Карл решает и впрямь не думать до поры об отечественных сюжетах, но что поделаешь с этим ни ему самому, ни даже Обществу поощрения художников не подвластным воображением! Пока он старается забыть Великого Петра, вдруг начинает все чаще являться ему в мечтах нижегородский гражданин Кузьма Минин: на площади перед храмом Минин призывает народ пожертвовать имуществом для спасения отечества, и люди, охваченные общим порывом, несут к нему все, что есть у них ценного…
…А «Итальянское утро», заколоченное в ящик, вылеживается за отсутствием прямого корабля во многих портах на пути следования (картина плыла из Италии в Петербург почти два года).
Торвальдсен рассказывал:
— В поисках себя я обратился к древним. Гомер стал моей путеводной звездой. Но я не оживил бы античность в компании тысячелетних статуй. Ты помнишь моего Меркурия? В левой руке у него свирель, которой он усыпил стоглазого Аргуса, правой он вытягивает из ножен меч. Свирель и меч — это трудно соединяется. Я долго мучился, стараясь найти ему позу. Однажды я шел обедать к синьоре Бути и вдруг на Виа Систина, у входа в один дом, увидел сидящего на крыльце юношу. Я замер! Положение рук, ног… Как он угадал?! Это был мой Меркурий. Конечно, я не обедал в тот день. А потом говорили, что нигде, как в Меркурии, так явственно не заметно изучение эгинских мраморов…
Со складным стулом в руке, с ящиком для красок за спиною Брюллов уходит за город. От сложенной из серого тесаного камня крепкой стены монастырского сада сбегают по склону оврага изогнутые стволы олив, шелестят, болтая, светлые листья. На дне оврага в песчаном ложе мчится ручей, то исчезая в сплетенных над водой прибрежных кустах, то ярко сверкая на открытом месте, то мутно пенясь и перепрыгивая через камни. Касаясь ладонью скрученных стволов, Карл спускается к ручью и долго идет вслед за потоком, радостно узнавая милые сердцу приметы — образ Божьей матери, неведомо когда прибитый к дереву и уже вросший в кору, большой слоистый камень, принудивший ручей делать крутой изгиб, старую, заброшенную кузницу. Там, где вода падает, срываясь со скалы, и образует небольшой, спрятанный в роще залив, он останавливается, раскладывает стул и открывает ящик с красками.
На другом берегу знакомый мальчик-пастух выгнал стадо белых коз и, пока те пощипывают траву и хватают листья с кустарника, устроился со свирелью посреди лужайки.
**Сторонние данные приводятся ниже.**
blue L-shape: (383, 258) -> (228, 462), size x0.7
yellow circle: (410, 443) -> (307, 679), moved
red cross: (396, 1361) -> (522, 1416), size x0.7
Сколько веков этой мелодии, прозрачной, как ручей? Другой мальчик вылез из воды и, обсыхая на солнце, обнаженный, лежит на зеленой траве у ног товарища.
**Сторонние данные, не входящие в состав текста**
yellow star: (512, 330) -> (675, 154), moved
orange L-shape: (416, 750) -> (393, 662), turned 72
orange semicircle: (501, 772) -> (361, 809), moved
Карл рисует для памяти полукруглый вырез песчаного берега, кромку воды, большой камень в неподвижной воде, наклоненное дерево. Линии плавны и спокойны, как песня свирели. Он мнит себя в золотом веке.
Идиллии Феокрита, читаемые в русских переводах, любезны сердцу Карла, легко ложатся в памяти.
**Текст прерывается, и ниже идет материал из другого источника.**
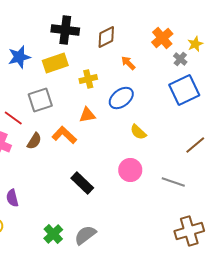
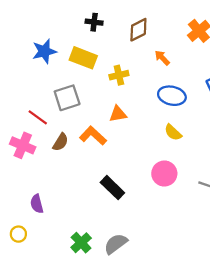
black cross: (65, 30) -> (94, 22), size x0.6
yellow rectangle: (55, 63) -> (83, 58), turned 40
blue ellipse: (121, 98) -> (172, 96), moved, turned 50

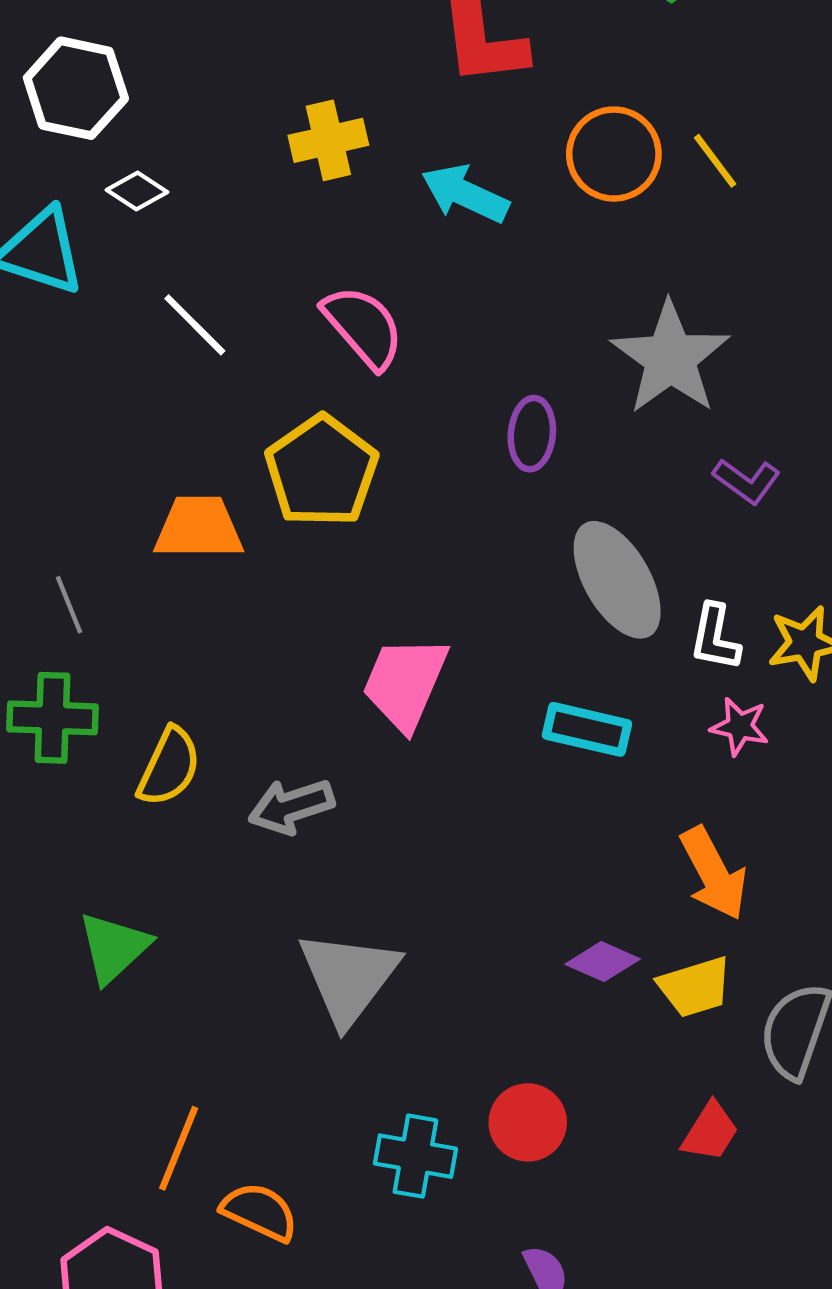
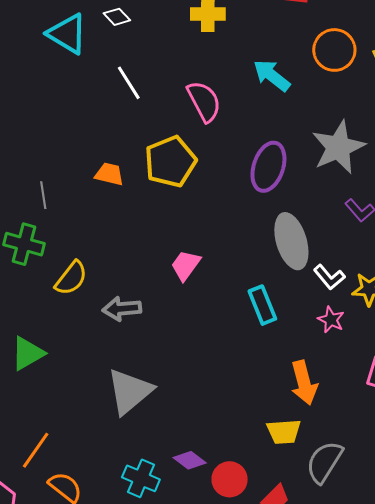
cyan arrow: (465, 194) -> (272, 75), moved
purple ellipse: (532, 434) -> (268, 167), size x1.5
orange trapezoid: (199, 528) -> (109, 174), size x0.7
white L-shape: (715, 637) -> (329, 277), turned -64
pink trapezoid: (405, 683) -> (186, 265), size x0.7
cyan rectangle: (587, 729) -> (262, 305), turned 42
purple diamond: (603, 962) -> (190, 460), moved
red circle: (528, 1122) -> (230, 479), moved

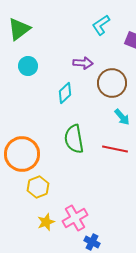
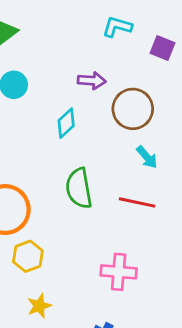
cyan L-shape: (101, 25) -> (117, 27), turned 50
pink cross: (75, 218) -> (119, 272), moved, turned 35

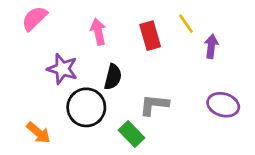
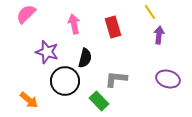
yellow line: (186, 24) -> (150, 12), moved

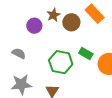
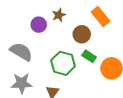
brown circle: (71, 22) -> (82, 34), moved
gray semicircle: (19, 53) -> (21, 52), size x1.6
…Дафнис, пастушеский песнопевец, оглашает долины и рощи звуками тростниковой свирели, девятигласной, воском склеенной. Приятель певца, коз резвых пастушок, плененный музыкой, просит:
Не такой ли разговор ведут мальчики на другом берегу?..
В жалкой гостинице, куда забросило Карла изучение наречия сердца, без копейки денег и чуть ли не запертого хозяином, покуда не отдаст долг, обнаружил Брюллова путешествующий по Италии полковник Александр Николаевич Львов. Полковник был молод, богат и снисходителен к людям: он выручил Карла, да с такой любезностью, что тот лишь через несколько месяцев узнал имя своего избавителя.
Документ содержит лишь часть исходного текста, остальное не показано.